With the configuration of the example in FIG. 4 as well, drift components are continuously detected and angular velocity data from which drift components are continuously removed can be obtained.

Furthermore, it goes without saying that the present invention is not limited to the above-mentioned embodiments, and can take various other configurations.

FIG. 2 is an explanatory diagram showing a conventional detection state.

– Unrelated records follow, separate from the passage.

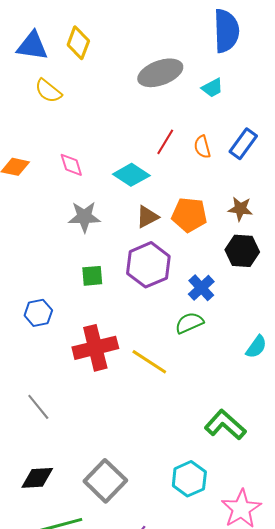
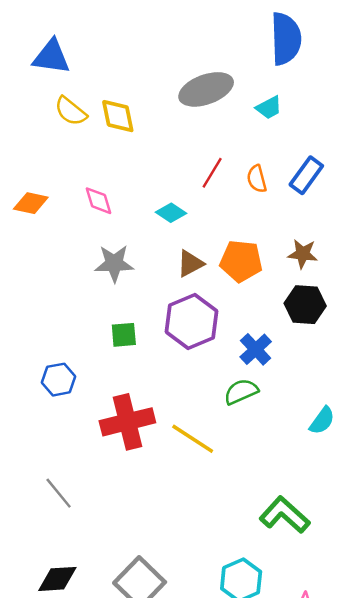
yellow diamond: (78, 43) -> (118, 116), moved, turned -32
cyan diamond: (131, 175) -> (171, 213), size x0.7

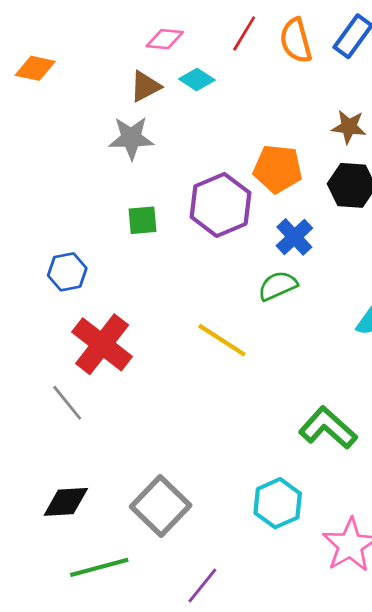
orange semicircle: (257, 179) -> (296, 40), size x1.4
pink diamond: (98, 201) -> (165, 39), moved, turned -68
orange pentagon: (241, 261) -> (278, 169), moved
brown triangle: (190, 263) -> (145, 86), moved
red cross: (127, 422) -> (102, 344), moved, turned -38

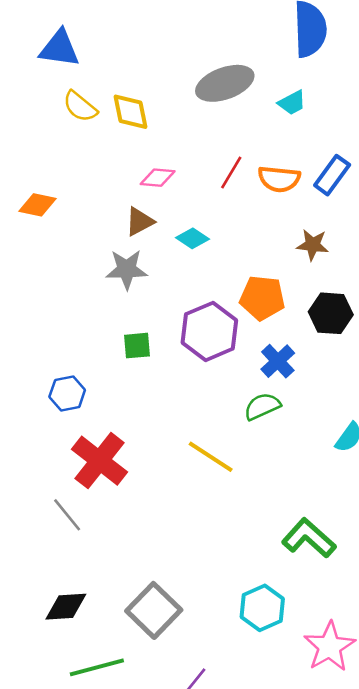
orange semicircle: (296, 40) -> (279, 179), turned -69
cyan diamond: (197, 79) -> (193, 238), moved
brown star: (349, 127) -> (313, 245), moved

(10) is a gyro device, (11) is an angular velocity sensor, (
l2)+(14) is a memory, (13) is a sample/hold circuit, (15) is a stop detection circuit, and (16) is an approximate estimation circuit.

[Effects of the Invention] According to the gyro device of the present invention, accurate angular velocity data can be detected using a relatively inexpensive angular velocity sensor that generates many drift components, and there is an advantage that accurate position detection can be performed. .

[Brief explanation of drawings]

Claims (1)

[Claims] A gyro device that detects the moving direction of a moving body based on the output of an angular velocity sensor, which approximately detects a drift component of the angular velocity sensor as continuous data, and uses the drift component as continuous data. A gyro device that obtains angular velocity data by subtracting it from the output.